American businessman

Tom Rogers is an American media and technology executive. He served as senior counsel to the U.S. House of Representatives Telecommunications Subcommittee. Rogers later became the first President of NBC Cable, founding CNBC and establishing MSNBC. He was also the longest serving CEO of TiVo, Inc.

==Early life and education==
Rogers attended Scarsdale High School, where he was elected class president in 1972.

Rogers graduated in 1972 from Scarsdale High School in Scarsdale, New York; and later received degrees from Wesleyan University and Columbia Law School.
==Career==
Rogers began his career as an attorney on Wall Street. Prior to NBC, Rogers was the senior counsel to the U.S. House of Representatives Telecommunications, Consumer Protection and Finance Subcommittee.

===NBC Cable===
Rogers was first president of NBC Cable (now NBCUniversal Cable) and executive vice president of NBC, as well as NBC's chief strategist. Rogers founded CNBC and established MSNBC.

During his tenure at NBC Cable, Rogers oversaw the establishment of the National Geographic Channel, Court TV and Independent Film Channel, and served as co-chairman of the board of A&E Television Networks and The History Channel for 10 years. In addition, he oversaw American Movie Classics, Bravo (U.S. TV network), and several regional sports channels. In 2003, New York Mayor Michael Bloomberg brought Rogers in to mediate a dispute between Cablevision and the YES Network.

In 2013, Rogers was inducted into the NAB Broadcasting Hall of Fame. Rogers was inducted into the Cable Hall of Fame in 2016.

===TiVO===

From 2005 to 2016, Rogers served as president and CEO of TiVo, as well as vice chairman of the board. TiVo was involved in the development of the DVR. Rogers won a 2006 Emmy Award for Outstanding Achievement In Enhanced or Interactive Television.

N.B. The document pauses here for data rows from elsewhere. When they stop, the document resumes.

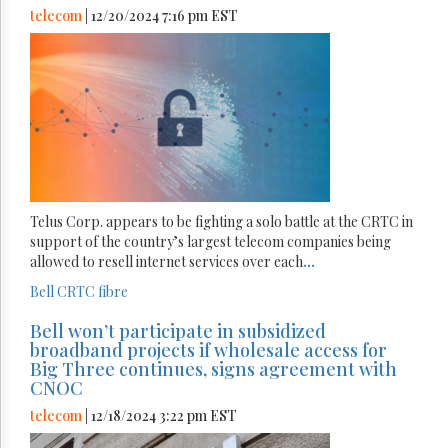
telecom
| 12/20/2024 7:16 pm EST
Telus Corp. appears to be fighting a solo battle at the CRTC in
support of the country’s largest telecom companies being
allowed to resell internet services over each
...
Bell
CRTC
fibre
Bell won’t participate in subsidized
broadband projects if wholesale access for
Big Three continues, signs agreement with
CNOC
telecom
| 12/18/2024 3:22 pm EST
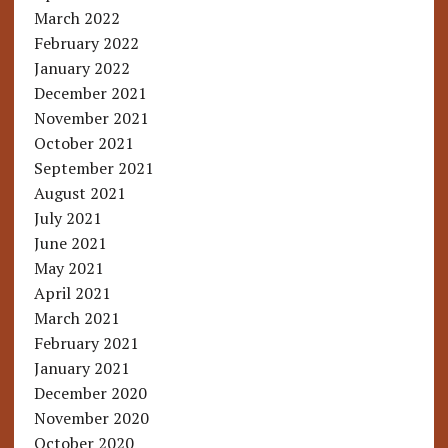
March 2022
February 2022
January 2022
December 2021
November 2021
October 2021
September 2021
August 2021
July 2021
June 2021
May 2021
April 2021
March 2021
February 2021
January 2021
December 2020
November 2020
October 2020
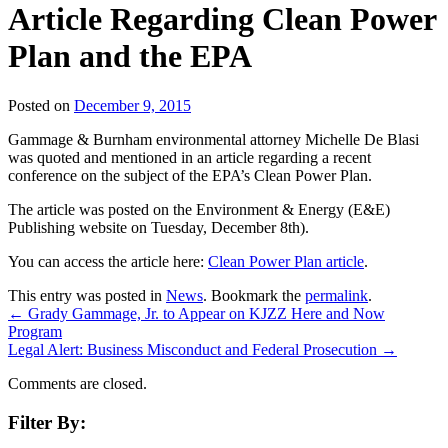
Article Regarding Clean Power
Plan and the EPA
Posted on
December 9, 2015
Gammage & Burnham environmental attorney Michelle De Blasi
was quoted and mentioned in an article regarding a recent
conference on the subject of the EPA’s Clean Power Plan.
The article was posted on the Environment & Energy (E&E)
Publishing website on Tuesday, December 8th).
You can access the article here:
Clean Power Plan article
.
This entry was posted in
News
. Bookmark the
permalink
.
←
Grady Gammage, Jr. to Appear on KJZZ Here and Now
Program
Legal Alert: Business Misconduct and Federal Prosecution
→
Comments are closed.
Filter By:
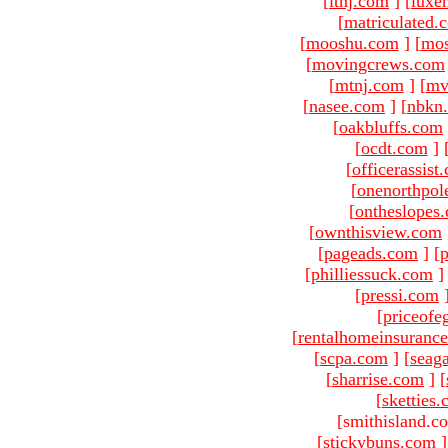
[
ltnj.com
]
[
luxe
[
matriculated.
[
mooshu.com
]
[
mo
[
movingcrews.com
[
mtnj.com
]
[
mv
[
nasee.com
]
[
nbkn
[
oakbluffs.com
[
ocdt.com
]
[
officerassist
[
onenorthpol
[
ontheslopes
[
ownthisview.com
[
pageads.com
]
[
p
[
philliessuck.com
]
[
pressi.com
[
priceofe
[
rentalhomeinsuranc
[
scpa.com
]
[
seag
[
sharrise.com
]
[
[
sketties
[smithisland.c
[
stickybuns.com
]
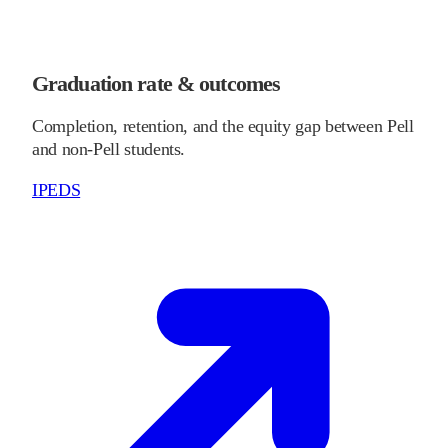
Graduation rate & outcomes
Completion, retention, and the equity gap between Pell
and non-Pell students.
IPEDS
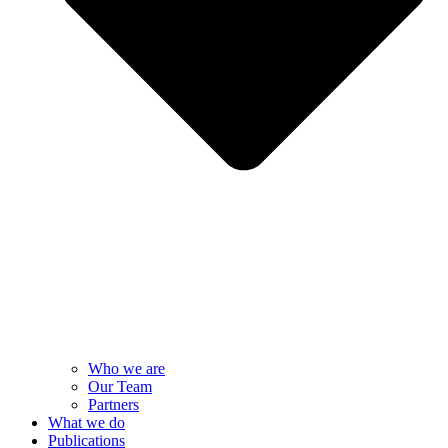
Who we are
Our Team
Partners
What we do
Publications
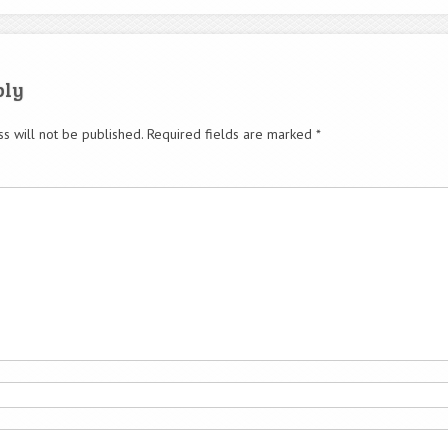
ply
s will not be published.
Required fields are marked
*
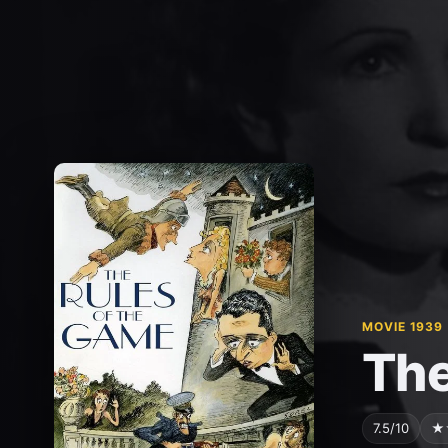
MOVIE 1939
The
7.5/10
★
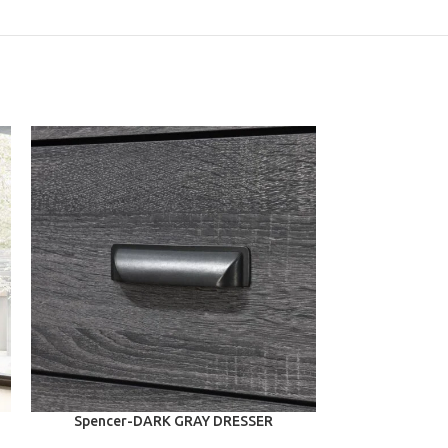
ADD TO CART
ADD TO CART
Spencer-DARK GRAY DRESSER
Nichola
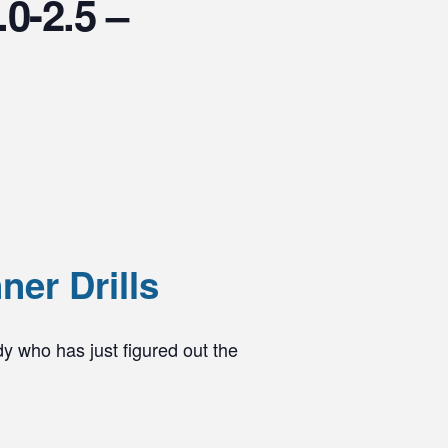
.0-2.5 –
er Drills
dy who has just figured out the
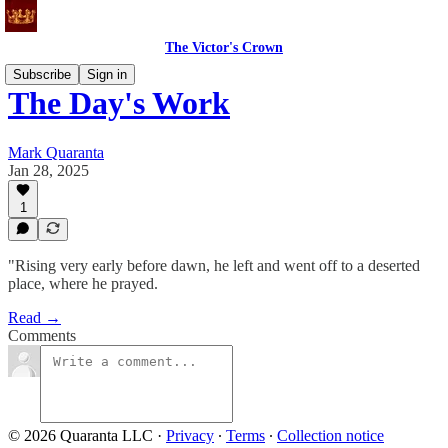
The Victor's Crown
Subscribe
Sign in
The Day's Work
Mark Quaranta
Jan 28, 2025
1
"Rising very early before dawn, he left and went off to a deserted
place, where he prayed.
Read →
Comments
© 2026 Quaranta LLC
·
Privacy
∙
Terms
∙
Collection notice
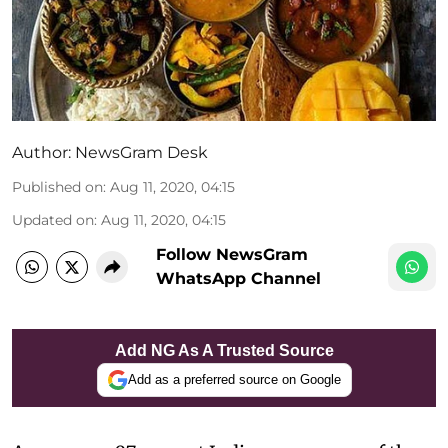
Author:
NewsGram Desk
Published on
:
Aug 11, 2020, 04:15
Updated on
:
Aug 11, 2020, 04:15
Follow NewsGram
WhatsApp Channel
Add NG As A Trusted Source
Add as a preferred source on Google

=== Other organizations ===
Rogers was chairman and CEO of Primedia (now Rent Group), a targeted media company in the United States beginning in 1999. Rogers served as the senior operating executive for media and entertainment for Cerberus Capital Management, a large private equity firm, and as chairman of the board of Teleglobe (now VSNL International Canada).

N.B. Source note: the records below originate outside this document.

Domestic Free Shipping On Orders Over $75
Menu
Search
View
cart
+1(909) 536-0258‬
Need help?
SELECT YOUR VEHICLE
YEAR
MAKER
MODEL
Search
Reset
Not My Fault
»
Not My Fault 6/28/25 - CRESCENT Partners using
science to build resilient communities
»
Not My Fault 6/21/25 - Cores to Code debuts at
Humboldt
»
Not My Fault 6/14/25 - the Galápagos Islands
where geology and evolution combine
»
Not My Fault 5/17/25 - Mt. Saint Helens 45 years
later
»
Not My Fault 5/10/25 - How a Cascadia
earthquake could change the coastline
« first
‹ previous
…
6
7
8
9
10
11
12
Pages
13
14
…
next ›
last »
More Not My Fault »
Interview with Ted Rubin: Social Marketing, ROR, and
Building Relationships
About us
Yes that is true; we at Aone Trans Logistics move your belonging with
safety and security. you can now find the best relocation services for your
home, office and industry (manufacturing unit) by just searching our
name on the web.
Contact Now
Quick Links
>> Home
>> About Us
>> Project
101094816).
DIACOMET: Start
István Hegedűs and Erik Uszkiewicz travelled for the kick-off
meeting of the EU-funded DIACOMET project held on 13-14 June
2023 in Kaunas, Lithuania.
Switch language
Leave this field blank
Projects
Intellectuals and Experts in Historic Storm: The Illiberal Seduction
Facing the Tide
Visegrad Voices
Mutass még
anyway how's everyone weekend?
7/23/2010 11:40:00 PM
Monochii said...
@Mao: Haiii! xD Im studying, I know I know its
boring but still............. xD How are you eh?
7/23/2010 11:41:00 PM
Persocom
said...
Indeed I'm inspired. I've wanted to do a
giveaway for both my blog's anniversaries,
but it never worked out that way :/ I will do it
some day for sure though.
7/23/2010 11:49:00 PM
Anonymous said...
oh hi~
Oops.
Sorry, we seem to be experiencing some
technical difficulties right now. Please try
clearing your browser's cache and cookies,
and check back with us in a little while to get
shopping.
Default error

In March 2017, Rogers was appointed chairman of Frankly, a news distribution company. He served in this capacity until the merger creating Engine Media. Rogers was Chairman of Captify, a UK based advertising technology company. He was appointed to his post in 2018 and served in that capacity until the company's sale in 2022. Rogers has been executive chairman of Oorbit Gaming and Entertainment since September 2023. Rogers currently serves as Chairman of TRget Media, a media investment and operations advisory firm.

Rogers is editor-at-large for Newsweek, and writes columns on policy and political issues for the publication. Rogers also served four years as president of the International Television Academy.